2022 Estimated Market Value Increase
The typical single-family home in North St. Paul saw a median increase in Estimated Market Value (EMV) of 15.4% for the 2022 Assessment.
The total growth for all real property in North St. Paul saw an increase in Estimated Market Value (EMV) of 17.9% for the 2022 Assessment.
Homeowners will notice the increase reflected in their 2022 Valuation Notices, which have been mailed out by Ramsey County.
Property Assessment Frequently Asked Questions
If my home value went up 15.4%, will my taxes go up 15.4% too?
- A property valuation increase does not necessarily lead to a proportionate property tax increase.
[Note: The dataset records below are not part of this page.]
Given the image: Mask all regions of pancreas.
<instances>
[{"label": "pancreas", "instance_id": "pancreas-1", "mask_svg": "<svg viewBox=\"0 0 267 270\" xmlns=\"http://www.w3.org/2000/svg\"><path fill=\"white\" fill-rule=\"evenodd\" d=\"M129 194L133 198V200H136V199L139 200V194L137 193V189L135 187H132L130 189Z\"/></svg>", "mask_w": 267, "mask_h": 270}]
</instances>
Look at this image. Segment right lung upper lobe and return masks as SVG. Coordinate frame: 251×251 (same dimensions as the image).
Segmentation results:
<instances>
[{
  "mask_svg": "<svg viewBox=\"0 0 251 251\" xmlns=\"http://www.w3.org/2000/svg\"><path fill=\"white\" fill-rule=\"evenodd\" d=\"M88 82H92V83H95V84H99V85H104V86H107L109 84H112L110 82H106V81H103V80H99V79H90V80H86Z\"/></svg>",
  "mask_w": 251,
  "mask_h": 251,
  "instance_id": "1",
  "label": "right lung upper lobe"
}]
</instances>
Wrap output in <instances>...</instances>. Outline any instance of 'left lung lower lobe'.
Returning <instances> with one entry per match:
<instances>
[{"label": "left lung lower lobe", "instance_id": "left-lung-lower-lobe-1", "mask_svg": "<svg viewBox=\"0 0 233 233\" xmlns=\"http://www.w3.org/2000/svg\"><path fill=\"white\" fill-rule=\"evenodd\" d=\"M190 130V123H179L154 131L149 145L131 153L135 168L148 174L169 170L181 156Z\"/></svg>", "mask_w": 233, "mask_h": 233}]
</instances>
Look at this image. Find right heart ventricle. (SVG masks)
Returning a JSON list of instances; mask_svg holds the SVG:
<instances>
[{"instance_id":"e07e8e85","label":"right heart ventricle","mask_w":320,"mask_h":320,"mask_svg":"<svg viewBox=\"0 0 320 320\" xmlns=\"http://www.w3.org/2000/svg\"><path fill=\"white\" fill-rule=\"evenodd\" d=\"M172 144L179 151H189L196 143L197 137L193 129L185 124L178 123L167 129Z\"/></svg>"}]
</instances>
While we do expect a shift in tax burden from commercial to residential properties for taxes payable in 2023, many factors will determine the amount each taxpayer owes, including property classification, individual value change, and homestead market value exclusions.
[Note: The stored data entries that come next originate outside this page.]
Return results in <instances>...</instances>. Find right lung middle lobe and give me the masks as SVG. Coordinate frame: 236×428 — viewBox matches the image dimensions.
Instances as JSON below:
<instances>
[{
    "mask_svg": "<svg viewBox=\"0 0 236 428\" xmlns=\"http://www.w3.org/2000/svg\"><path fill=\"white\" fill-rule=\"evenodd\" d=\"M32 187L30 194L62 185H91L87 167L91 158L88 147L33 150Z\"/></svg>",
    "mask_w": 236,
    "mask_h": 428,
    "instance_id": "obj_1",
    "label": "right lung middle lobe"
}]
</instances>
- In addition, the following will impact taxes payable in 2023:
- Levies at Various Jurisdictions
- Voter Approved Referendums
- Changes in State and Federal Mandates
- Changes in aid and revenue from State and Federal governments
- State Legislative Changes
What caused the historic increase in value?
- A shortage of homes for sale coupled with high demand for single-family housing;
- Historically low-interest rates; and
- Historically high construction costs.
What do I do if I think my home valuation is incorrect?
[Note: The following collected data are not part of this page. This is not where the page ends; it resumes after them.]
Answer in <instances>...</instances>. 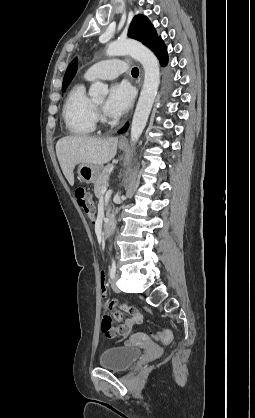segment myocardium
I'll return each mask as SVG.
<instances>
[{
	"instance_id": "1",
	"label": "myocardium",
	"mask_w": 255,
	"mask_h": 418,
	"mask_svg": "<svg viewBox=\"0 0 255 418\" xmlns=\"http://www.w3.org/2000/svg\"><path fill=\"white\" fill-rule=\"evenodd\" d=\"M94 107H95V110H97V109H98V106H97V105H95V104H94Z\"/></svg>"
}]
</instances>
- The time to appeal your 2022 Estimated Market Value is now. When the Truth in Taxation Notices come out in November, it will be too late. If you think your 2022 Estimated Market Value is incorrect, spend some time researching similar sales.
- If after doing market research you still feel that your property could not sell for the 2022 Estimated Market Value, reach out to the assessor listed at the bottom of your Value Notice.
- Please reference the bottom of your Value Notice for appeal deadlines. The back of your Value Notice has more detailed information on when you must appeal your value. The sooner you contact the listed assessor, the better.